Data supplied: Begin

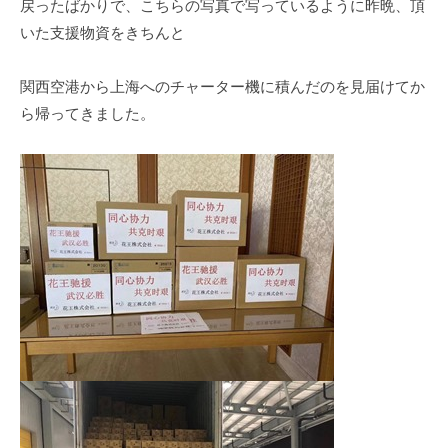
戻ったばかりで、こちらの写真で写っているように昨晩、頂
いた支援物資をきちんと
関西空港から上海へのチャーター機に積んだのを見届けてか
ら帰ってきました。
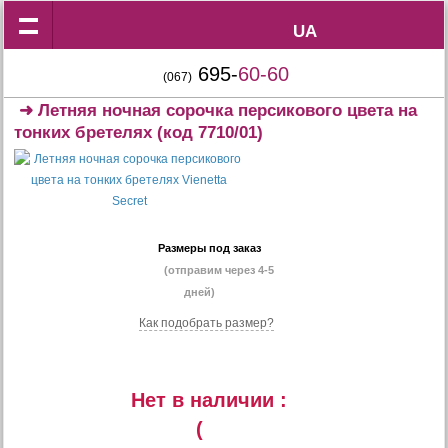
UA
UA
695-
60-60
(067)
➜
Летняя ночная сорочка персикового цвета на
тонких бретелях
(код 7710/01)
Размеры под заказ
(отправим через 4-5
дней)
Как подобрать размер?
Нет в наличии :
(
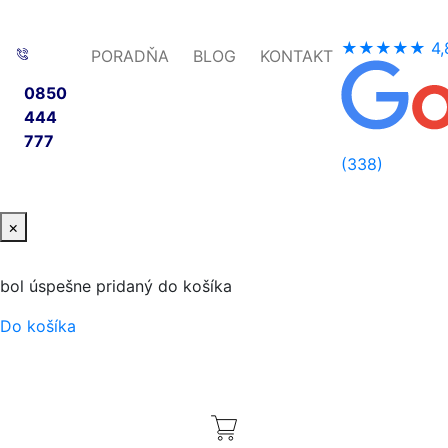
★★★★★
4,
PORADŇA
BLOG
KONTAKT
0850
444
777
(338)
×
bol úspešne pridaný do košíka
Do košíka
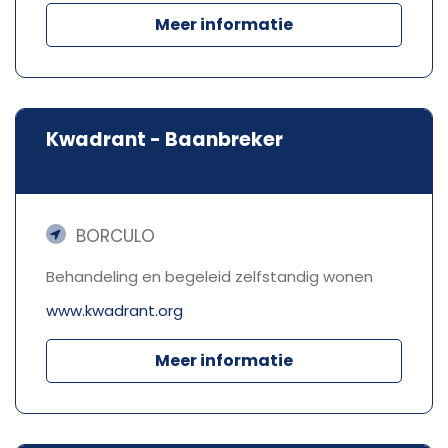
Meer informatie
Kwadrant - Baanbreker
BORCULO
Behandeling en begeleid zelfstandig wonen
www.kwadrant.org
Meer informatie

Data supplied: End
Data supplied: Begin

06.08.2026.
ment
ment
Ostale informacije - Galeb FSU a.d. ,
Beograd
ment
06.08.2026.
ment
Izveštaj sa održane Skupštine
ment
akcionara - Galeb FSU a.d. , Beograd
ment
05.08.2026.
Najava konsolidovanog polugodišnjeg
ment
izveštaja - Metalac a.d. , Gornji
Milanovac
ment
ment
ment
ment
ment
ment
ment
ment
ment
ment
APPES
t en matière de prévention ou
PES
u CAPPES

Data supplied: End

* **Exercise details**:
This exercise requires the lines of the entries containing the string "košíka".

* **Solved problem**:
bol úspešne pridaný do košíka
Do košíka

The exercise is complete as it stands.